1. Pour plates Based upon the recipe in your lab manual, combine the necessary ingredients into a 500ml flask to pour 300ml of LB plates. Remember that water need to be added first. You can use tap water. It is not necessary to add NaOH. Add a magnetic stir bar, cover the flask opening with aluminum foil, label it with your initials on the foil. After your media has cooled, pour about 25ml of media into each of sterile Petri dishes enough to cover the bottom of the Petri dish. You will need at least 12 plates for the next laboratory. Please pay attention to the instructors demonstration. Use a stirring plate to mix the media prior to pouring do not stir so fast that you introduce bubbles into the media! 2. Listen to the Safety Briefing 3. Observe sterile technique The instructor or TA will demonstrate basic sterile bacterial techniques for 1) transferring liquid from one container to another 2) inoculating liquid media from a solid media culture using inoculating loops and applicator sticks. Practice inoculating a 5ml overnight culture Obtain and label a 50 ml conical tube that contains ~20ml of sterile LB media. This is your LB stock for this experimental procedure. Aseptically transfer 5ml of liquid LB media into two culture tubes. Label both tubes with your initials using a permanent marker (culture tubes are disposable, do not use tape). Mark your tubes very close to the cap or you risk the chance of rubbing off your label during incubation. Do not write on the caps! Inoculate one of the culture tubes with bacteria from a master plate provided. Set up a negative control overnight culture by inoculating the other culture tube, using the same inoculation procedure, but do not place bacteria on the loop/applicator stick. (This negative control is not normally performed in a research laboratory, however, it is a good check to see if you are aseptically performing the procedure.)

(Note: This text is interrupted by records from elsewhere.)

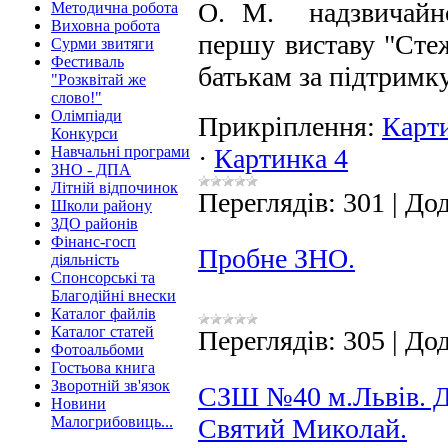
О. М. надзвичайно
Методична робота
Виховна робота
першу виставу "Сте
Сурми звитяги
Фестиваль
батькам за підтримк
"Розквітай же
слово!"
Олімпіади
Прикріплення:
Карт
Конкурси
Навчальні програми
·
Картинка 4
ЗНО - ДПА
Літній відпочинок
Переглядів:
301
|
Дод
Школи району
ЗДО районів
Фінанс-госп
Пробне ЗНО.
діяльність
Спонсорські та
Благодійні внески
Каталог файлів
Каталог статей
Переглядів:
305
|
Дод
Фотоальбоми
Гостьова книга
Зворотній зв'язок
СЗШ №40 м.Львів. Д
Новини
Малогрибовиць...
Святий Миколай.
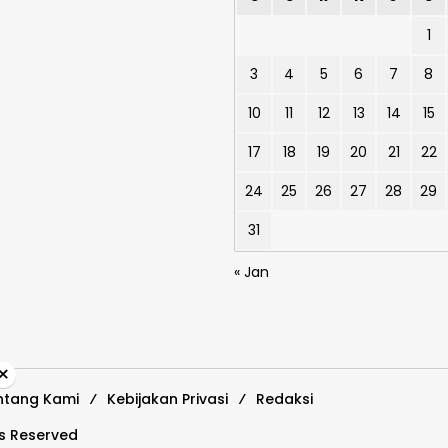
1
3
4
5
6
7
8
10
11
12
13
14
15
17
18
19
20
21
22
24
25
26
27
28
29
31
« Jan
×
ntang Kami
Kebijakan Privasi
Redaksi
ts Reserved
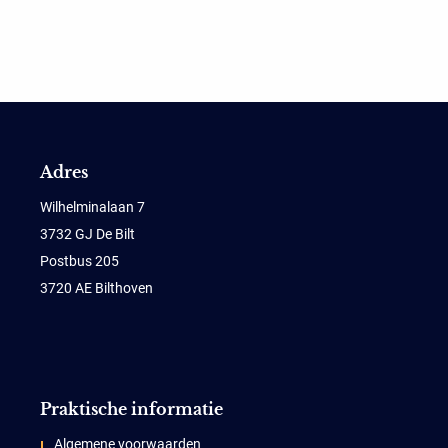
Adres
Wilhelminalaan 7
3732 GJ De Bilt
Postbus 205
3720 AE Bilthoven
Praktische informatie
Algemene voorwaarden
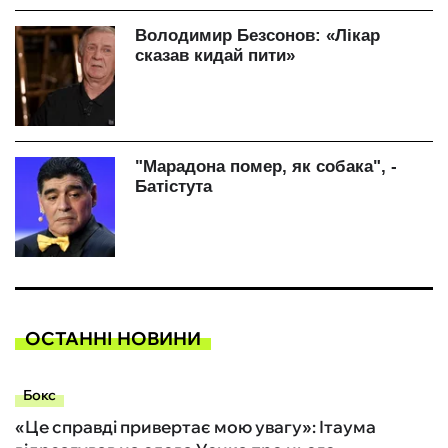
ОСТАННІ НОВИНИ
Бокс
«Це справді привертає мою увагу»: Ітаума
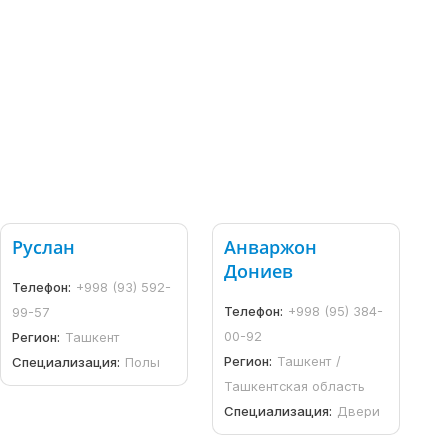
Руслан
Анваржон
Дониев
Телефон:
+998 (93) 592-
Телефон:
+998 (95) 384-
99-57
00-92
Регион:
Ташкент
Регион:
Ташкент /
Специализация:
Полы
Ташкентская область
Специализация:
Двери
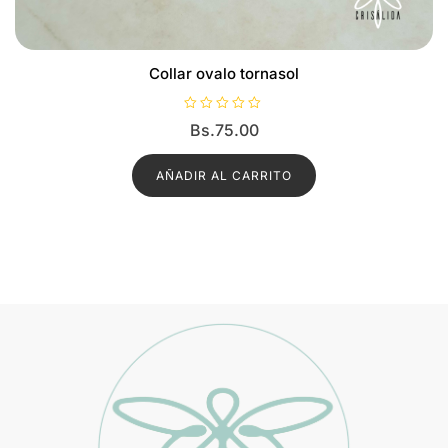
Collar ovalo tornasol
V
Bs.
75.00
a
l
o
r
AÑADIR AL CARRITO
a
d
o
c
o
n
0
d
e
5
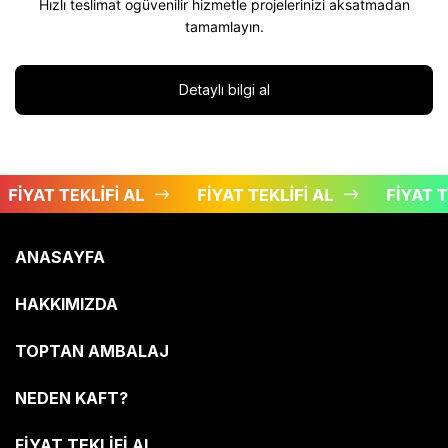
Hızlı teslimat ogüvenilir hizmetle projelerinizi aksatmadan
tamamlayın.
Detaylı bilgi al
ANASAYFA
HAKKIMIZDA
TOPTAN AMBALAJ
NEDEN KAFT?
FİYAT TEKLİFİ AL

Your overnight cultures and LB stock bottle will be placed in the 37oC shaking incubator. Next week you can observe your two cultures and stock tube for growth. 4. Practice streaking for singles The instructor or TA will demonstrate basic sterile bacterial techniques for streaking for singles from a solid media culture using inoculating loops, applicator sticks, and toothpicks. Properly label a nutrient agar plate on the media half (the bottom) of the Petri dishes. (The lids tend to become mixed-up when working with multiple plates.) Divide the plate bottom into three sectors using a marker. Streak each section using a different applicator. Return the plate to the tray. Plates will be placed in the 37oC incubator for overnight. Be sure to lay the plates with the lids down (media upside down). Overnight, condensation forms on the top of the petri dishes. If this condensation drops onto media then it will splatter the bacteria. The result is a large smear of bacterial growth instead of single colony formation.

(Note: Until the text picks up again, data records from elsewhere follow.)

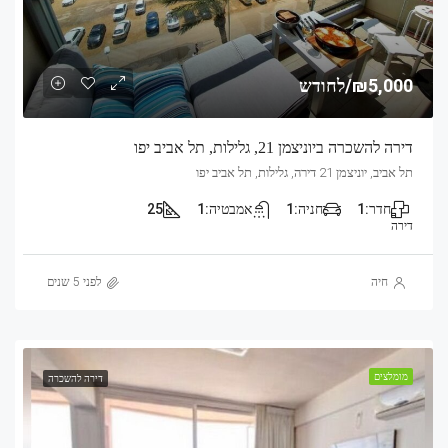
₪5,000/לחודש
דירה להשכרה ביוניצמן 21, גלילות, תל אביב יפו
תל אביב, יוניצמן 21 דירה, גלילות, תל אביב יפו
חדר:
1
חניה:
1
אמבטיה:
1
25
דירה
חיה
לפני 5 שנים
מומלצים
דירה להשכרה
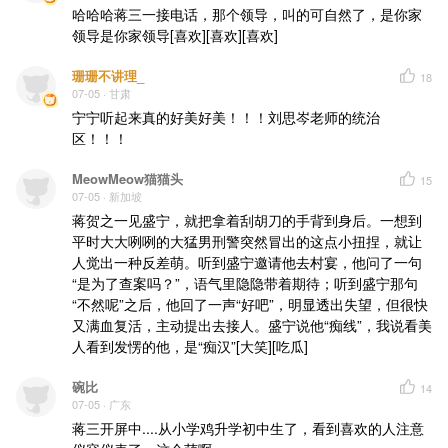
哈哈哈蒋三一接电话，那个领导，叫的可自然了，是你家
领导是你家领导[喜欢][喜欢][喜欢]
珊珊不讲理_
18
07-05
· 甘肃
宁宁听起来真的好美好美！！！刘思岑老师的统治
区！！！
MeowMeow猫猫头
15
07-05
· 新加坡
蒋贺之一见盛宁，就把拿着刮胡刀的手背到身后。一想到
平时大大咧咧的大猛男刑警突然冒出的这点小扭捏，就让
人觉出一种反差萌。听到盛宁邀请他去村宴，他问了一句
“是为了查案吗？”，语气里隐隐带着期待；听到盛宁那句
“不然呢”之后，他回了一声“好吧”，明显透出失望，但很快
又满血复活，主动提出去接人。盛宁说他“痴线”，我说看美
人看到发愣的他，是“痴汉”[大笑][吃瓜]
碗比
14
07-05
· 广东
蒋三开屏中....从小学鸡升学初中生了，看到喜欢的人注意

5. Phenotype testing of bacteria by patching. You will be given master plates with six bacterial strains that have different genotypes. You will work in pairs and will obtain a set of plates with selective media to do the phenotyping. You and your partner will need to patch all six unknown bacterial strains onto each of selective media plates. You can use any applicator that you like the most: a loop, a wooden applicator or a toothpick. Make sure you decide what pattern you will use for patching . Label the plates appropriately. When done, tape all six plates together, label the tape and return the plates to the tray. The plates will be kept at 37oC incubator overnight. You will look at your results at the next week lab.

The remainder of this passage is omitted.